> **EXERCISE INSTRUCTIONS**
Of the lines in the material below, print only those from the one containing "Im Auftrag von" to the one containing "scritto è di", ends included, exactly as written and without pictures.
____ SOURCE INFORMATION
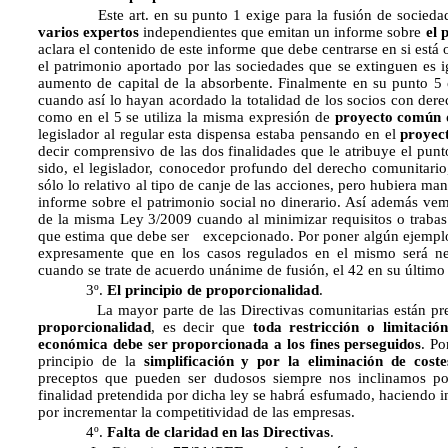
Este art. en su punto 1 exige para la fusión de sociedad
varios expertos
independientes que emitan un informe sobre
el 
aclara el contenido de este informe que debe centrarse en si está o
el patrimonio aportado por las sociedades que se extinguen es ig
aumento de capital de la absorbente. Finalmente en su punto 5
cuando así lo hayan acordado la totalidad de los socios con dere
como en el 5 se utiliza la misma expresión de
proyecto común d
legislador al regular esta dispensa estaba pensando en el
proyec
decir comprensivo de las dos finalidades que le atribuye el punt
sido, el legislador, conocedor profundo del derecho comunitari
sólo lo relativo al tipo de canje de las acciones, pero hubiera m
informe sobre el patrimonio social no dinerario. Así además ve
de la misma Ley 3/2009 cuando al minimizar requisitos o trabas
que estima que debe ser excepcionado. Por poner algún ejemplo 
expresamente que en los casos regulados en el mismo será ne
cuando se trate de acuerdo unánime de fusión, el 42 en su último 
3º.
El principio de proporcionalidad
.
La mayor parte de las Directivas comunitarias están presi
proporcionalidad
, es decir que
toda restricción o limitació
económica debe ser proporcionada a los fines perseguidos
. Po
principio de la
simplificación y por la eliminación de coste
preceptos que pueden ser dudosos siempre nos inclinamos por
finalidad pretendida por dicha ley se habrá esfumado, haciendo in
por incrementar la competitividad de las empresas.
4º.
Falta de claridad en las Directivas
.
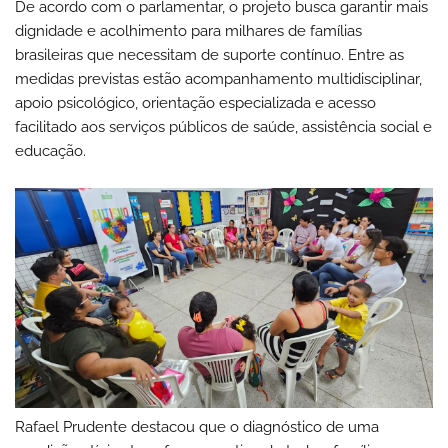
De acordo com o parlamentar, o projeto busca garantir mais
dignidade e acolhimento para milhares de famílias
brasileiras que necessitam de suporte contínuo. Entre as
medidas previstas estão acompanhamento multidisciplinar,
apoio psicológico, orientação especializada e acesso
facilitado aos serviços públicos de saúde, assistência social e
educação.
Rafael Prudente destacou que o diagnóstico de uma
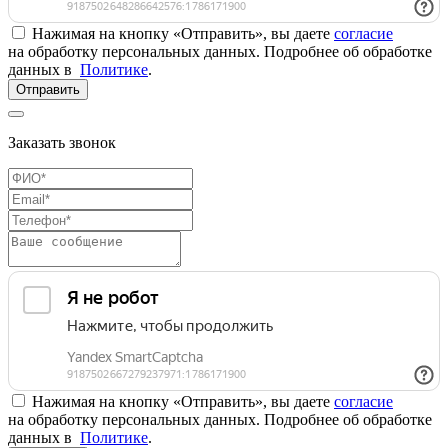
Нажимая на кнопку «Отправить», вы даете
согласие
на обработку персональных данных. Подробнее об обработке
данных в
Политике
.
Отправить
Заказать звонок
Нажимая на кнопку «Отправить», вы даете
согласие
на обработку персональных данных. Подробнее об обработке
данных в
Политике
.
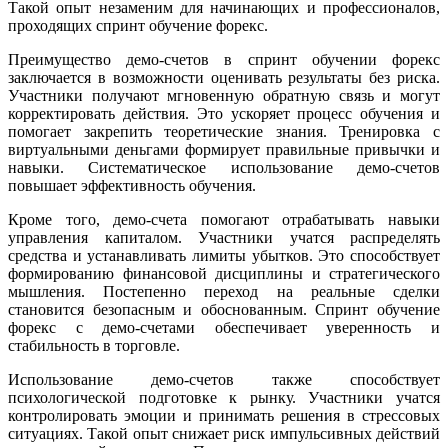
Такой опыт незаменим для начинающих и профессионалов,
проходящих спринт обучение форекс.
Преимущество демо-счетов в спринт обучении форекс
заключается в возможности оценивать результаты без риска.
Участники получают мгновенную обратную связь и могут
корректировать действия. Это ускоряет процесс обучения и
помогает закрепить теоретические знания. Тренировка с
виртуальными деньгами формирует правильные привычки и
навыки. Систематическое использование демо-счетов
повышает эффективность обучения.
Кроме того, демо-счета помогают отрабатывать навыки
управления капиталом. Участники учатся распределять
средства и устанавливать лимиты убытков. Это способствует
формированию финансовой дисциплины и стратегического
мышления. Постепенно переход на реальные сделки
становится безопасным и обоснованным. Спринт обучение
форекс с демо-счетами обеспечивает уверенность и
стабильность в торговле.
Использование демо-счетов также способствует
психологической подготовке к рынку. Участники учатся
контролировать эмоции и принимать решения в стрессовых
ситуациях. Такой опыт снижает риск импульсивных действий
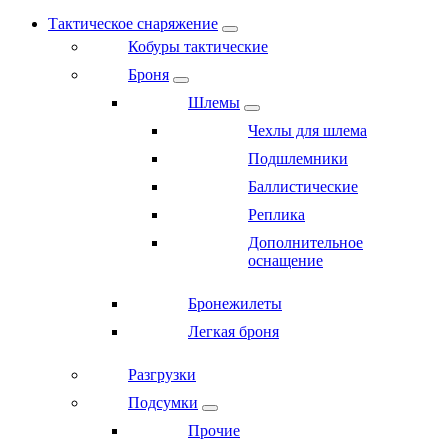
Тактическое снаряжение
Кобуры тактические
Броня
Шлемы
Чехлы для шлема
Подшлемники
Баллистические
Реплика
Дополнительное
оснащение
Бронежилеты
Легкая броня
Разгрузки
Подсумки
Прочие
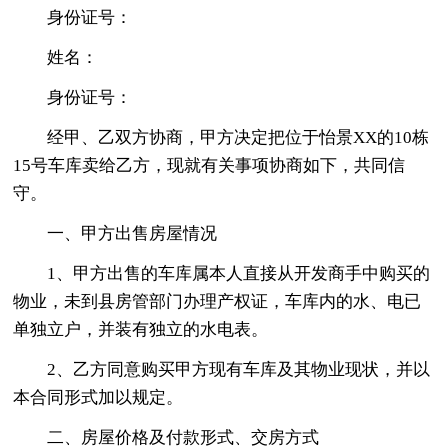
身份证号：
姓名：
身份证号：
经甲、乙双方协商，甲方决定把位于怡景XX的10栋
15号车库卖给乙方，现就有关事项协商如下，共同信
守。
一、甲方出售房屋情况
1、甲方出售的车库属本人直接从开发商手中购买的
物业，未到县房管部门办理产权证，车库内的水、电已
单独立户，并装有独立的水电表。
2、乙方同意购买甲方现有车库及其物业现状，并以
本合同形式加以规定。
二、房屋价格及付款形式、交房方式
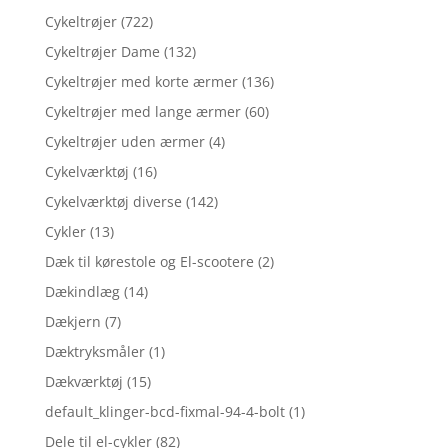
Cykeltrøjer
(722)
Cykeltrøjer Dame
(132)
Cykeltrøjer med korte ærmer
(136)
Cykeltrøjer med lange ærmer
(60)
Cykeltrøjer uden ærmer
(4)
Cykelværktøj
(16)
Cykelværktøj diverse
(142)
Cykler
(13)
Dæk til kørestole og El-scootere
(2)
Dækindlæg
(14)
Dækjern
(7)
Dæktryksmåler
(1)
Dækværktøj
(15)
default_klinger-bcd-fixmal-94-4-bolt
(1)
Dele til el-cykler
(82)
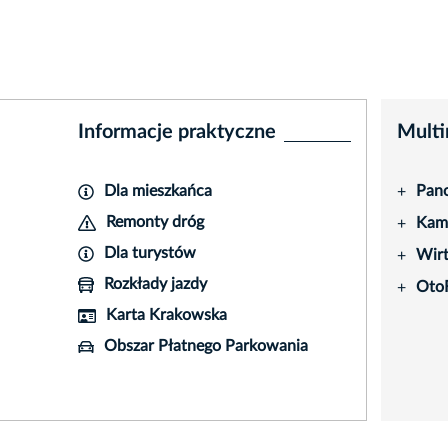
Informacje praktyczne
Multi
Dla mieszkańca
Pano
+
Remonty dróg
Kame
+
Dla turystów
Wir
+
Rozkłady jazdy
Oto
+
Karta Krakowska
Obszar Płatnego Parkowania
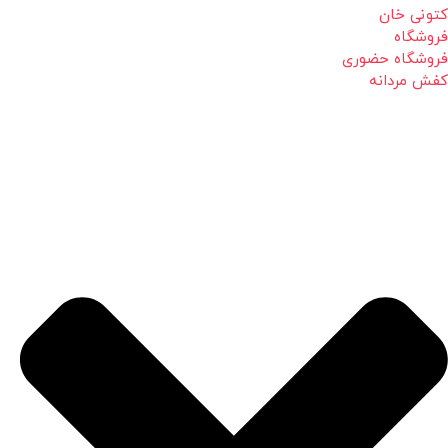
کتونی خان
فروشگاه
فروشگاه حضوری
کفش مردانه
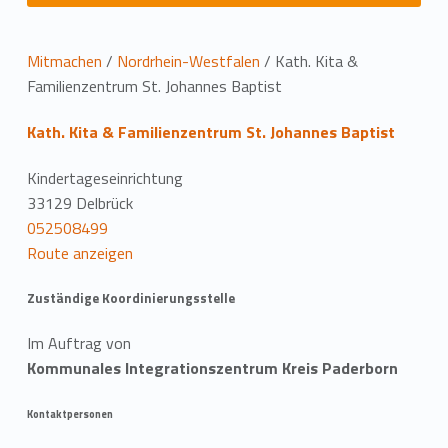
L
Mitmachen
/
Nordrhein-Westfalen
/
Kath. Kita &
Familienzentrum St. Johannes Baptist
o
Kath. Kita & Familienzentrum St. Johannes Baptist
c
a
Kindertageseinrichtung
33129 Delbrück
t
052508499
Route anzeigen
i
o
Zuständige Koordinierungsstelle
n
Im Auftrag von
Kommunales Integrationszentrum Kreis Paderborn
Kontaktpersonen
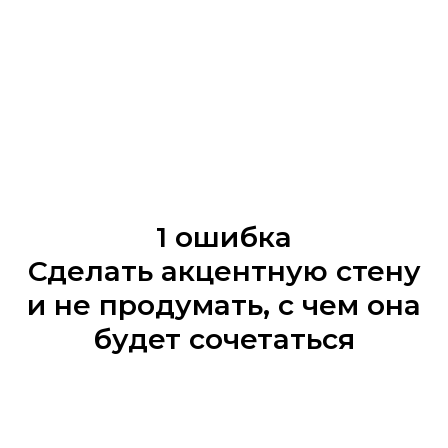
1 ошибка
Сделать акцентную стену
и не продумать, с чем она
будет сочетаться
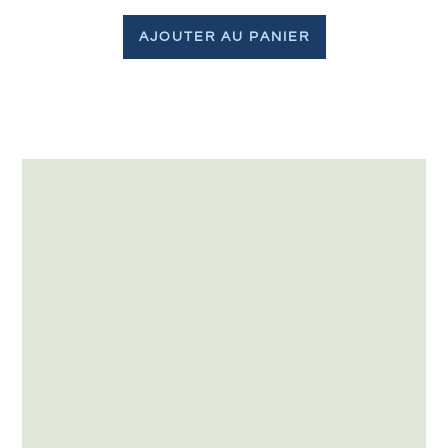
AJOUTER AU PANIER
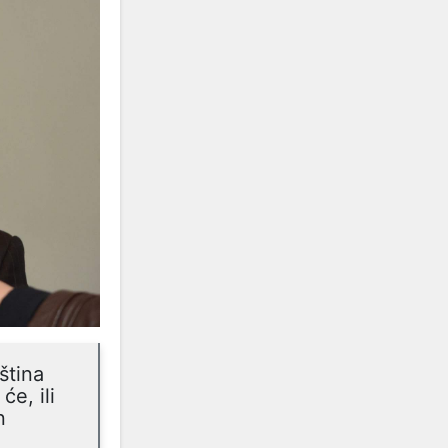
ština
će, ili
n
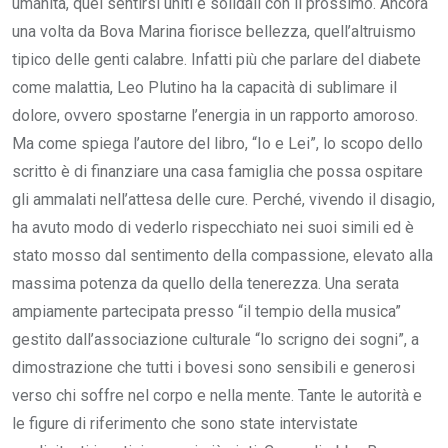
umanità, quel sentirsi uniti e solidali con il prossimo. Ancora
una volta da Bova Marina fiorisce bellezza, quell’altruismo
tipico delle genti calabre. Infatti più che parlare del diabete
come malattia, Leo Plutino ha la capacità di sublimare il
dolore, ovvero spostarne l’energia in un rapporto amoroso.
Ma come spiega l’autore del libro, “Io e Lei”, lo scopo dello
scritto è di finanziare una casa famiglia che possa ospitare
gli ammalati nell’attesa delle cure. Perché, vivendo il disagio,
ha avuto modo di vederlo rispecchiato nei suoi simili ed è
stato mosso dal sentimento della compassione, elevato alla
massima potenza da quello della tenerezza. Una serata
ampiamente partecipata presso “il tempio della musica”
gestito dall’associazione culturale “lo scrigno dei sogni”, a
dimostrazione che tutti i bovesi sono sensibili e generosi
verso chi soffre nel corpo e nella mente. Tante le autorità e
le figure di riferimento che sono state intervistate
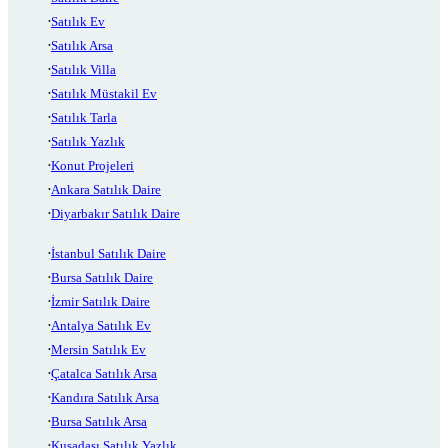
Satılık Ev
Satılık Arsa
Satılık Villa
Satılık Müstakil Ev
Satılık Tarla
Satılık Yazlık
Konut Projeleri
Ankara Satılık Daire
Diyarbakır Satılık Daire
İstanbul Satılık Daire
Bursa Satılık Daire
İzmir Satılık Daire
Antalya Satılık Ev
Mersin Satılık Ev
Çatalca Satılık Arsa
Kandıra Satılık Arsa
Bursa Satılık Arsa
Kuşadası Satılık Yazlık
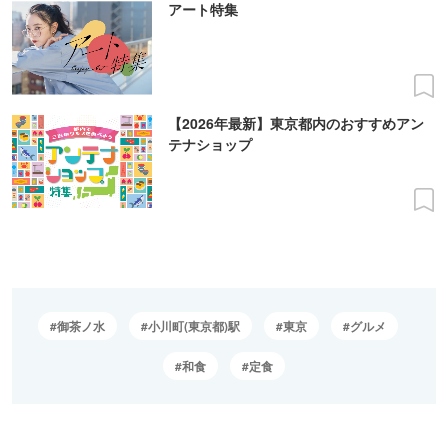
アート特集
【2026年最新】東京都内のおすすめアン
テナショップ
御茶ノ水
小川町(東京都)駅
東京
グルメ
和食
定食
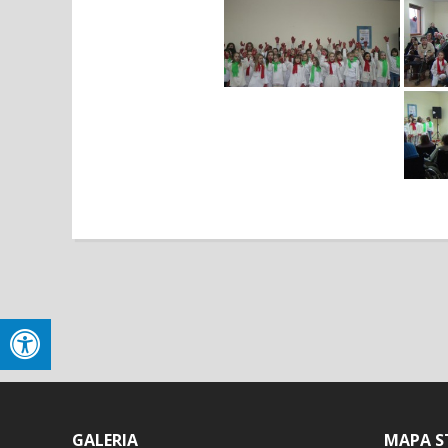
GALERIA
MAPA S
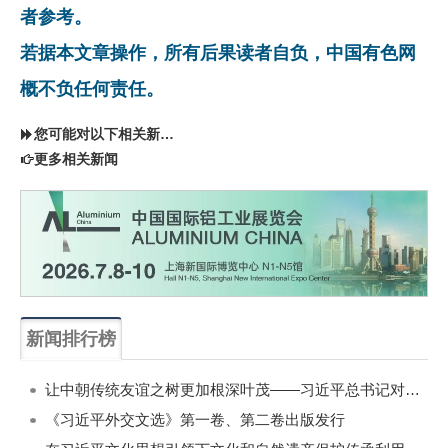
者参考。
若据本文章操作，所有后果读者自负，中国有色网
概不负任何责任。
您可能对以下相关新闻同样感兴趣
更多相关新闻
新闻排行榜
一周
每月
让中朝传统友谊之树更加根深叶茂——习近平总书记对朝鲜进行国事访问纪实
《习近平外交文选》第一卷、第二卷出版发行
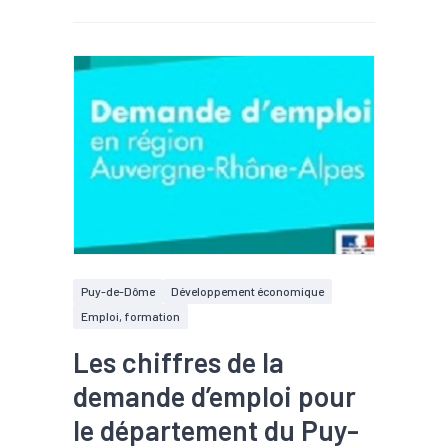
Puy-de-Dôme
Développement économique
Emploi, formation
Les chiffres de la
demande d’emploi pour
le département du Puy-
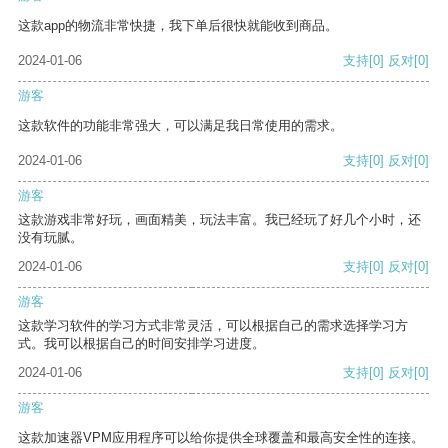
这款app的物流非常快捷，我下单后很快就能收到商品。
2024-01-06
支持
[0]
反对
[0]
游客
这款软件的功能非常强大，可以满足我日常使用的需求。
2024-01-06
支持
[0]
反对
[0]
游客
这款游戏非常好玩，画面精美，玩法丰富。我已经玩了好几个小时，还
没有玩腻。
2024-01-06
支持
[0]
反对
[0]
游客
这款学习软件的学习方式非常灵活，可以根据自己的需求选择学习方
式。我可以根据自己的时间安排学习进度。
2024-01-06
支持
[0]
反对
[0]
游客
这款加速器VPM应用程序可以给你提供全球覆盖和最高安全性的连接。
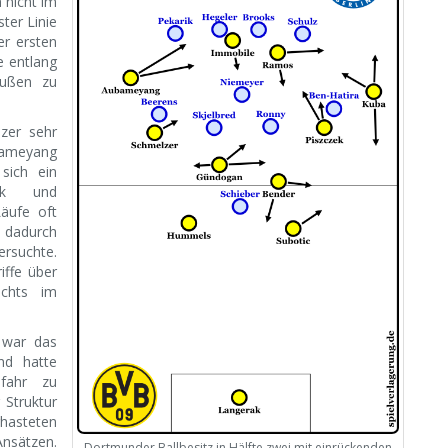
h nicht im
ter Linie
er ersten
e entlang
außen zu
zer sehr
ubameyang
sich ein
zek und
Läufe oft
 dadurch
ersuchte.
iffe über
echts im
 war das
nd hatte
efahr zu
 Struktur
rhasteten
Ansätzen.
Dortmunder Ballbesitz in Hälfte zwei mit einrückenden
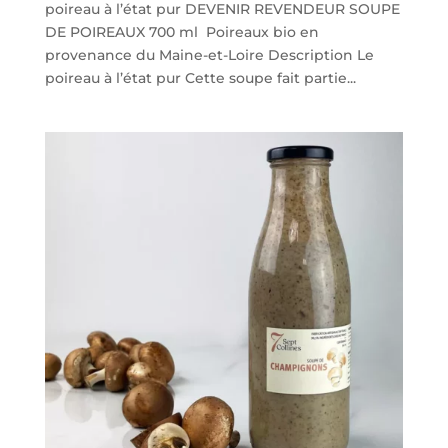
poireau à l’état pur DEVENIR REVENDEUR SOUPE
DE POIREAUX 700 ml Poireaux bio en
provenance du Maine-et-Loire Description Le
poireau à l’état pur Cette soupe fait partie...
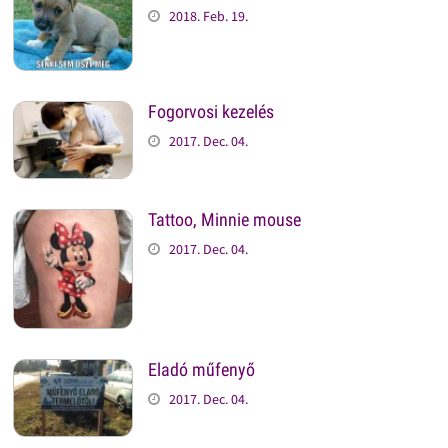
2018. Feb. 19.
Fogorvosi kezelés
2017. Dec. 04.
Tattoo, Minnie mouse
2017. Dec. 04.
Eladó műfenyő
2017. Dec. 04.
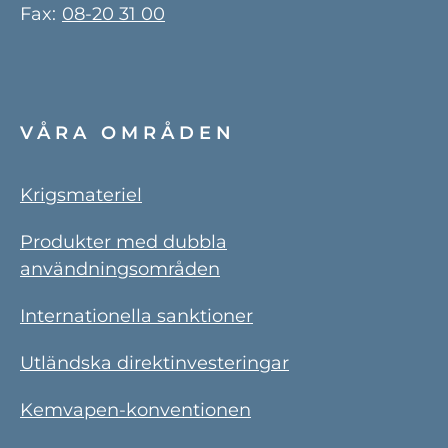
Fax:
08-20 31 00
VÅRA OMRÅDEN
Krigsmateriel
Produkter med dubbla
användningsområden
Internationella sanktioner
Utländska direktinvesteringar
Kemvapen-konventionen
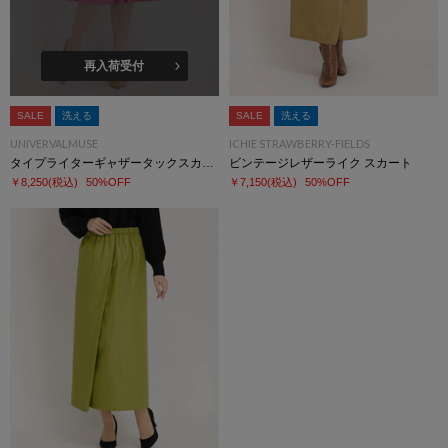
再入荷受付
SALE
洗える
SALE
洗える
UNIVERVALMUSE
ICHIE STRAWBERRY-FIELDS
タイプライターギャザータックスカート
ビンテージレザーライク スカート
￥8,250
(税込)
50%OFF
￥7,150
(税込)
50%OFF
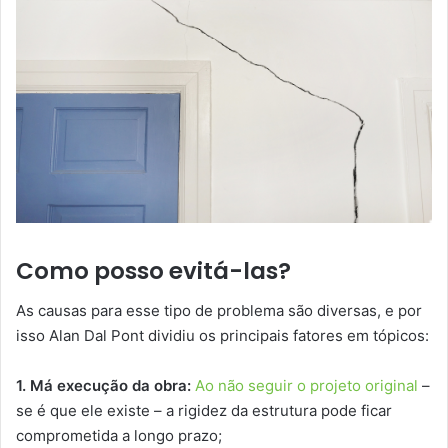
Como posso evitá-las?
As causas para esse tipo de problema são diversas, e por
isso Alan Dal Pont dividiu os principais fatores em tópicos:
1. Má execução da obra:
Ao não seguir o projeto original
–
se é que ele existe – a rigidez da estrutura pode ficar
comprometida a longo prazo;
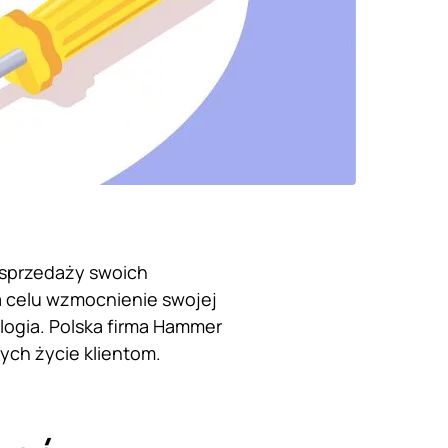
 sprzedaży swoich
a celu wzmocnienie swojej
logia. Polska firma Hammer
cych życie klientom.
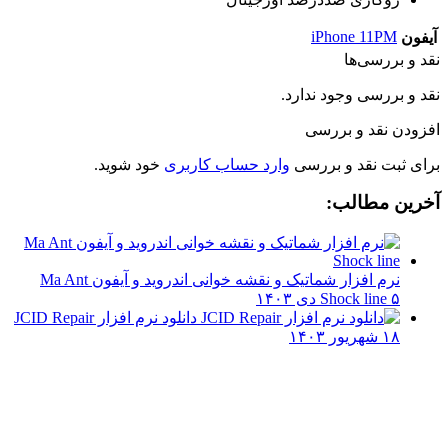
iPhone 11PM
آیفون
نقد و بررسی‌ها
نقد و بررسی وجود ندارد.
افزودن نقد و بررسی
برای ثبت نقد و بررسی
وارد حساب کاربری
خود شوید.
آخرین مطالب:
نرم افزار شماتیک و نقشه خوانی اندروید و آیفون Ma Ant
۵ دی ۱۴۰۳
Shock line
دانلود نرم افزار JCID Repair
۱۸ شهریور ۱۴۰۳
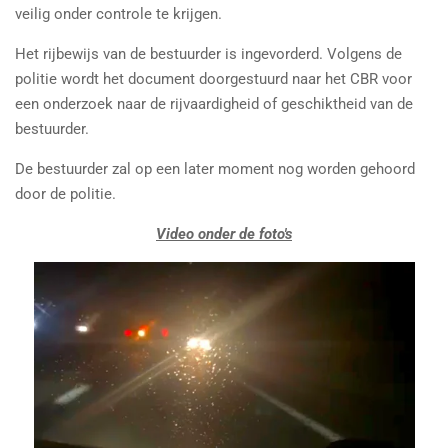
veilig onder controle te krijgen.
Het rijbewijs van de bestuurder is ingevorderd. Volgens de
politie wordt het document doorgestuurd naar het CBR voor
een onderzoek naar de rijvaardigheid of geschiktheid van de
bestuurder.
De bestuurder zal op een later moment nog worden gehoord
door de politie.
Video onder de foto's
________
> **THE ANSWER**
Im Auftrag von
Kommunales Integrationszentrum Kreis Paderborn
Kontaktpersonen
1 ошибка
Сделать акцентную стену
и не продумать, с чем она
будет сочетаться
AJOUTER AU PANIER
ština
će, ili
n
umanità, quel sentirsi uniti e solidali con il prossimo. Ancora
una volta da Bova Marina fiorisce bellezza, quell’altruismo
tipico delle genti calabre. Infatti più che parlare del diabete
come malattia, Leo Plutino ha la capacità di sublimare il
dolore, ovvero spostarne l’energia in un rapporto amoroso.
Ma come spiega l’autore del libro, “Io e Lei”, lo scopo dello
scritto è di finanziare una casa famiglia che possa ospitare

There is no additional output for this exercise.